The memory faded away. I was back on the couch with Lynch while he waited with a surprisingly sympathetic expression for my tears to abate.
A child’s tears, of course. Ones I had managed so easily for my father, but hadn’t been able to conjure once for the woman who had raised me from that moment on. Apparently, I could only cry that way in the past.
I never listened to that song again after he died.
Just one more broken promise to him.
What kind of monster was I?
“Thanks for that,” I mumbled, angrily swiping my cheeks. “Because I wasn’t heartbroken enough right now.”
“I didn’t know.” Lynch’s voice was quiet and somber. “It was never my memory to See, just one you shared with Penny. One she knew well enough that no one would be able to replicate. I apologize for the…pain…it must have caused.”
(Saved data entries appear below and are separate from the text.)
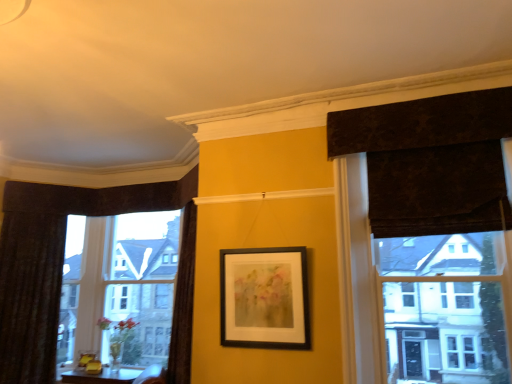 Question: In terms of width, does black matte picture frame at center look wider or thinner when compared to dark textured curtain at upper right, the second curtain in the back-to-front sequence?

Choices:
 (A) thin
 (B) wide

Answer: (A)

Question: From their relative heights in the image, would you say black matte picture frame at center is taller or shorter than dark textured curtain at upper right, the first curtain in the front-to-back sequence?

Choices:
 (A) short
 (B) tall

Answer: (A)

Question: Which object is the farthest from the velvet dark brown curtain at left, positioned as the second curtain in right-to-left order?

Choices:
 (A) black matte picture frame at center
 (B) dark textured curtain at upper right, positioned as the 1th curtain in right-to-left order
 (C) clear glass window at left

Answer: (B)

Question: Which object is the farthest from the dark textured curtain at upper right, positioned as the 1th curtain in right-to-left order?

Choices:
 (A) black matte picture frame at center
 (B) clear glass window at left
 (C) velvet dark brown curtain at left, the second curtain viewed from the front

Answer: (B) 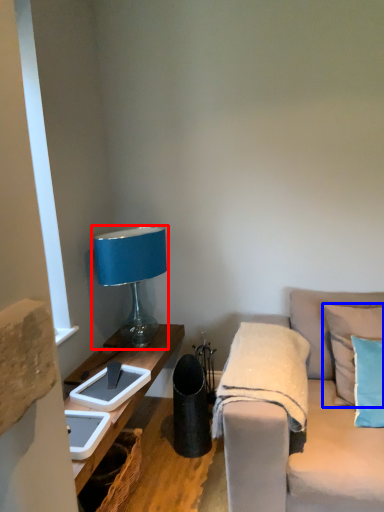 Question: Which point is closer to the camera, lamp (highlighted by a red box) or pillow (highlighted by a blue box)?

Choices:
 (A) lamp
 (B) pillow

Answer: (B) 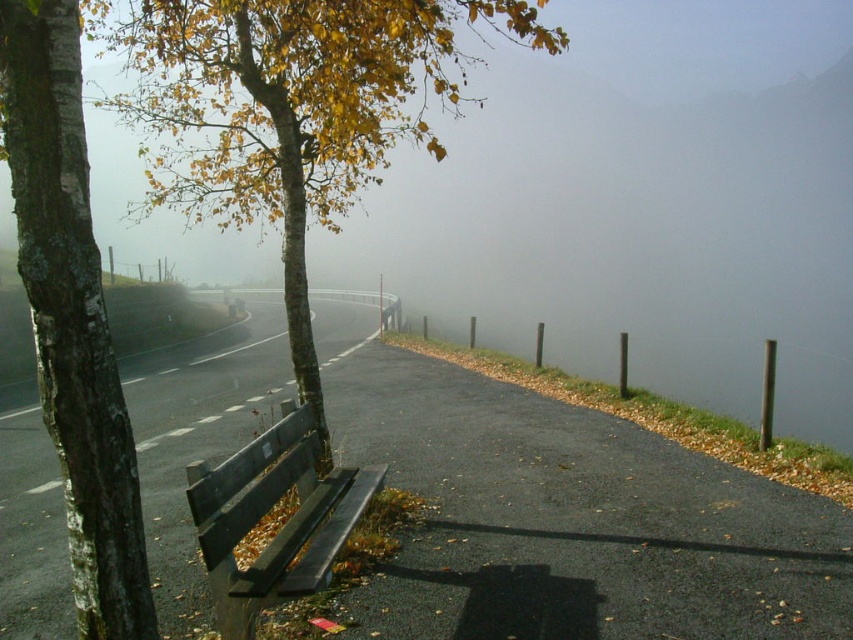 You are standing at the edge of the road in the scene and want to take a photo that includes both point (279, 176) and point (129, 451). Which point should you focus on to ensure both are in sharp focus?

You should focus on point (279, 176) because it is closer to the camera than point (129, 451). This ensures the depth of field will cover both points effectively. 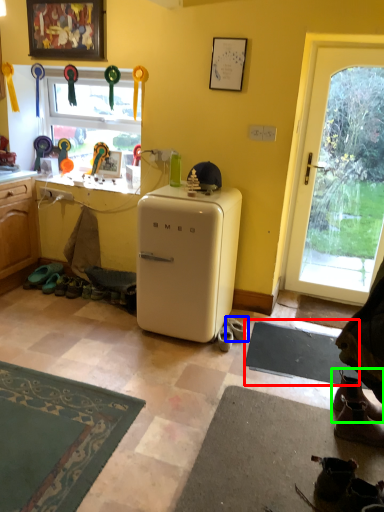 Question: Which object is the farthest from yoga mat (highlighted by a red box)? Choose among these: footwear (highlighted by a blue box) or footwear (highlighted by a green box).

Choices:
 (A) footwear
 (B) footwear

Answer: (B) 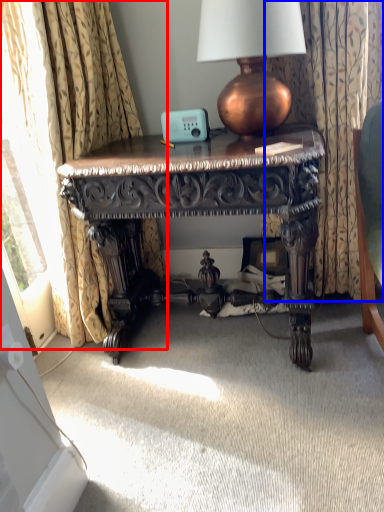 Question: Which of the following is the closest to the observer, curtain (highlighted by a red box) or curtain (highlighted by a blue box)?

Choices:
 (A) curtain
 (B) curtain

Answer: (A) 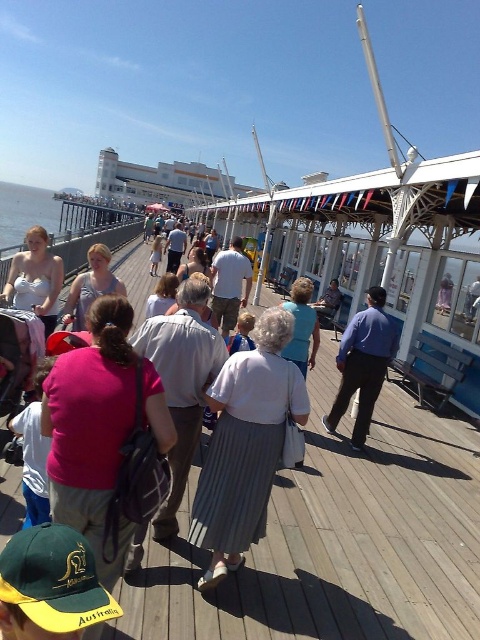 You are standing on the pier and want to take a photo of the clear blue water at pier left. Where should you position yourself to capture it in the frame?

Position yourself near the railing on the right side of the pier, opposite the clear blue water at pier left, to ensure it is centered in your photo.

You are a photographer taking a portrait of someone wearing a light gray pleated skirt at center and a matte white tank top at center. Which piece of clothing is visible higher up on the person?

The matte white tank top at center is visible higher up because the light gray pleated skirt at center is positioned under it. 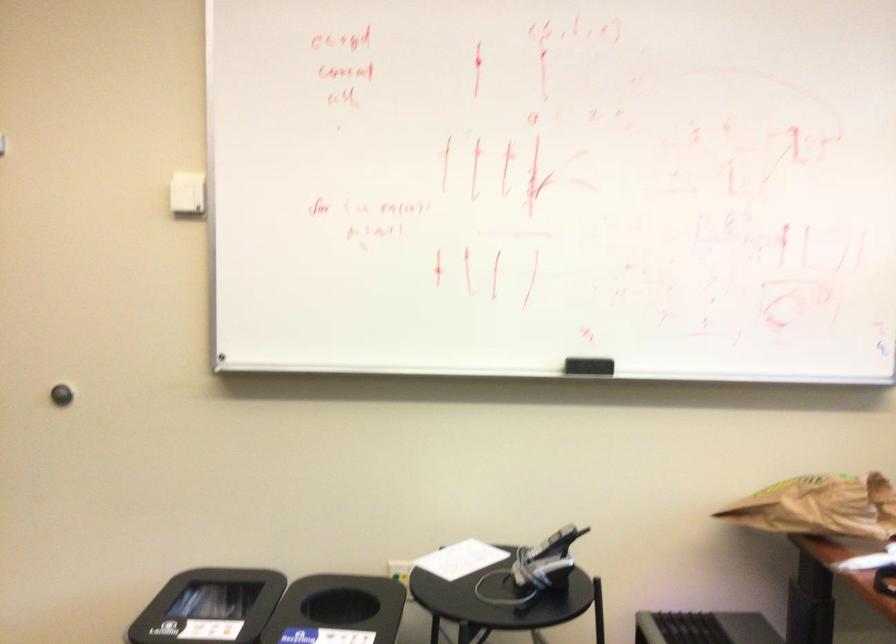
A handkerchief materialized in front of my face, which I decided to accept. His sympathy whispered through my cheeks, although with the tears of another woman he’d offered it to once—a pretty, dark-haired girl with lips the color of cherries.
“It’s okay.” I dried my eyes and handed it back to him. “He died about a year after. That was the last time we saw him.”
Lynch tucked the handkerchief into his breast pocket, then turned to the will on the table. The words had all reappeared across the top. “Do you need a moment more? I’m in no hurry.”
I shook my head. “No. Let’s just get this over with.”
“Well, it’s fairly simple. I’m just here to answer any questions and ensure that her will is executed as she wished.”
He handed me the document and waited for me to read it.